Yes, though we wonder what kind of sacrifices we made to be the people we are now.  I know that Stephanie from 10 years ago would probably definitely sneer at Stephanie Now. 

Last night, I was at a party and I FINALLY got to talk to one of the other girls from ballet class.  We talked about how we grew up in the city (that would be Buffalo, not New York).  And now we look at our lives now and wonder what happened.  She didn’t think she would get married, she didn’t think she would have a kid and she didn’t think she’d be living where we are.  I totally relate.   For a long time, I didn’t think I was marriage material (be it the moodswings…), I was hellbent on not having kids (ever) and I’ll be damned if I live in the suburbs and drive an SUV.
She told me that she still runs into her first passionate love and while she still wonders what life would have been like, she knows that things are SO much better now.  “And seeing him [the first love] made me fall all the more in love with my husband.”
There’s only a two people I can think of off the top of my head that if I were to run into I’d probably be floored, but I would go home and hold Steve tighter then usual.
Sure, like everyone else, I wonder what it would be like if things had gone otherwise, but I think about the reasons that things didn’t work out and I realize that this is the way it was meant to be.
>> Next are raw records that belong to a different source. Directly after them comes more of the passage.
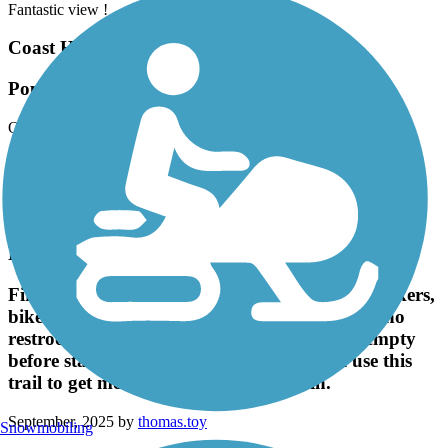
Fantastic view !
Coast Highway Protected Trail
Popular Trail
October, 2025 by
brainhoare
Very popular trail that links up with the San Juan trail if you
continue riding north thru Doheny State Park. Multi use with
runners, bikers, rollerbladers, and folks that rent bikes or buggies
from Doheny park.
El Cajon Trail
First time here. It's quite a wide trail, full of walkers,
bikers and some runners and dogs. There are no
restrooms on this trail, so make sure you're empty
before starting. I will come again and will use this
trail to get me back into running again.
September, 2025 by
thomas.toy
Snowmobiling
The other reminiscent thing is that I’m pulling out some of my old CDs and putting them on my iPod.
Some songs alone conjure up so many memories- specific memories- about times, places and people.
Funny, isn’t it, how a chord can take you back fifteen years?
I’ve decided, that like everyone else, I am going to start posting Musical Memories… Songs and Albums that make me think another time, another place.

So, whoever’s reading this, have you noticed an influx in the past making appearances in the present?